The EL and SL trim levels on the Charade provide a decent haul with the SL (around £7,300 when new) adding alloy wheels and air-conditioning to the EL's (around £6,800 when new) ABS, twin front airbags, CD player and central locking. Other safety features include twin airbags (with side bags on the SL), height adjustable seat belts that feature force limiters and pretensioners, side impact bars and Daihatsu's impact-sensing release system. During a collision, this unlocks the doors, illuminates the interior lights and activates the hazard warning lights. Pedestrian safety hasn't been ignored either, and the engine compartment has been designed to allow it to absorb energy, the windscreen wiper pivots and bonnet hinges both being designed with shock absorbing spaces behind them.

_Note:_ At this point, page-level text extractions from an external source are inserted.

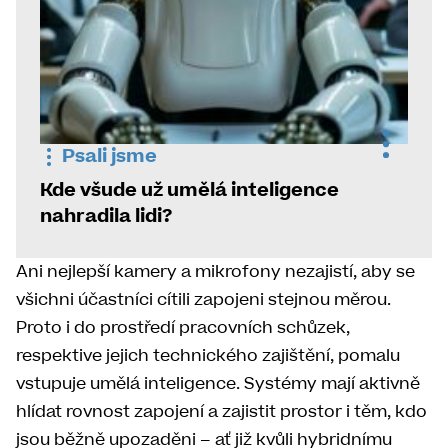
Psali jsme
Kde všude už umělá inteligence
nahradila lidi?
Ani nejlepší kamery a mikrofony nezajistí, aby se
všichni účastníci cítili zapojeni stejnou měrou.
Proto i do prostředí pracovních schůzek,
respektive jejich technického zajištění, pomalu
vstupuje umělá inteligence. Systémy mají aktivně
hlídat rovnost zapojení a zajistit prostor i těm, kdo
jsou běžně upozaděni – ať již kvůli hybridnímu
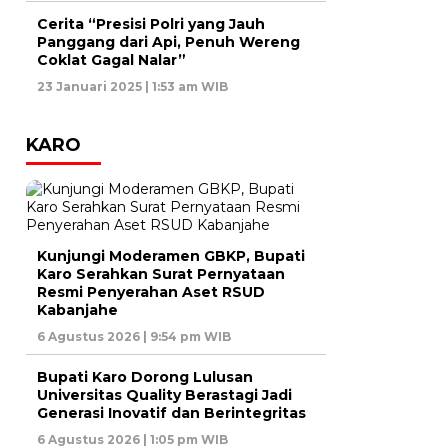
Cerita “Presisi Polri yang Jauh
Panggang dari Api, Penuh Wereng
Coklat Gagal Nalar”
23 Januari 2025 | 1:53 am WIB
KARO
Kunjungi Moderamen GBKP, Bupati
Karo Serahkan Surat Pernyataan
Resmi Penyerahan Aset RSUD
Kabanjahe
6 Agustus 2026 | 9:54 pm WIB
Bupati Karo Dorong Lulusan
Universitas Quality Berastagi Jadi
Generasi Inovatif dan Berintegritas
6 Agustus 2026 | 1:05 pm WIB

The Charade must also be applauded for upholding the tradition of wacky Japanese translations. Fire the word 'Charade' into a thesaurus and it'll come back with synonyms such as farce, sham, and travesty - hardly the image many would want to project. Most will instead associate it with a genteel parlour game. It's a car that really does go that extra mile to please. Every time you turn the ignition on, the instrument display reads "HELLO, HAPPY" which brings to mind the film 'Happy Gilmore' which features a golfer prone to fits of irrational violence. When you switch off, the display flashes up "SEE YOU - GOODBYE." How sweet.

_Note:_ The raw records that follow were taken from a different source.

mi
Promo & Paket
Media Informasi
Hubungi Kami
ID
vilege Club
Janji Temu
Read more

A great deal of thought has gone into making the Charade as user-friendly as possible. The front seat height of 480mm is said to closely match most people's hip height to ease entry and exit although whether these people were Japanese or British is not clear. The doors open at right angles to the car, making entry and exit easy for those laden down with shopping or those who aren't as agile as they once were. The height adjustable steering wheel and front seatbelts also ensure a comfortable driving position.
The Charade is not known to have developed any significant faults during its existence. It will in all likelihood have transported children, so check the cabin for rips, stains and other damage wreaked by small hands. The luggage bay should also be examined for evidence of wear and tear. This model should have been exposed to a fair amount of city driving, so check the exterior for knocks and scrapes, and check under the bonnet for accident damage or paint overspray. Otherwise, the usual reminder to obtain a service history applies.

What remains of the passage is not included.